**Problem description**
The reply should be the records repeated exactly, without any images.

**Given data**
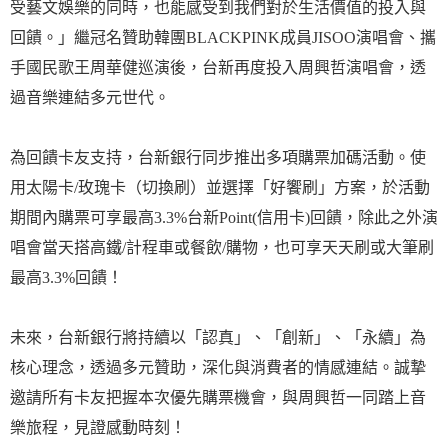
受藝文娛樂的同時，也能感受到我們對於生活價值的投入與
回饋。」繼冠名贊助韓團BLACKPINK成員JISOO演唱會、攜
手國民歌王周華健巡演後，台新再度投入周興哲演唱會，透
過音樂連結多元世代。
為回饋卡友支持，台新銀行同步推出多項購票加碼活動。使
用太陽卡/玫瑰卡（切換刷）並選擇「好饗刷」方案，於活動
期間內購票可享最高3.3%台新Point(信用卡)回饋，除此之外演
唱會當天搭高鐵/計程車或餐飲/購物，也可享天天刷或大筆刷
最高3.3%回饋！
未來，台新銀行將持續以「認真」、「創新」、「永續」為
核心理念，透過多元贊助，深化與消費者的情感連結。誠摯
邀請所有卡友把握本次優先購票機會，與周興哲一同踏上音
樂旅程，見證感動時刻！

**Problem solution**
受藝文娛樂的同時，也能感受到我們對於生活價值的投入與
回饋。」繼冠名贊助韓團BLACKPINK成員JISOO演唱會、攜
手國民歌王周華健巡演後，台新再度投入周興哲演唱會，透
過音樂連結多元世代。
為回饋卡友支持，台新銀行同步推出多項購票加碼活動。使
用太陽卡/玫瑰卡（切換刷）並選擇「好饗刷」方案，於活動
期間內購票可享最高3.3%台新Point(信用卡)回饋，除此之外演
唱會當天搭高鐵/計程車或餐飲/購物，也可享天天刷或大筆刷
最高3.3%回饋！
未來，台新銀行將持續以「認真」、「創新」、「永續」為
核心理念，透過多元贊助，深化與消費者的情感連結。誠摯
邀請所有卡友把握本次優先購票機會，與周興哲一同踏上音
樂旅程，見證感動時刻！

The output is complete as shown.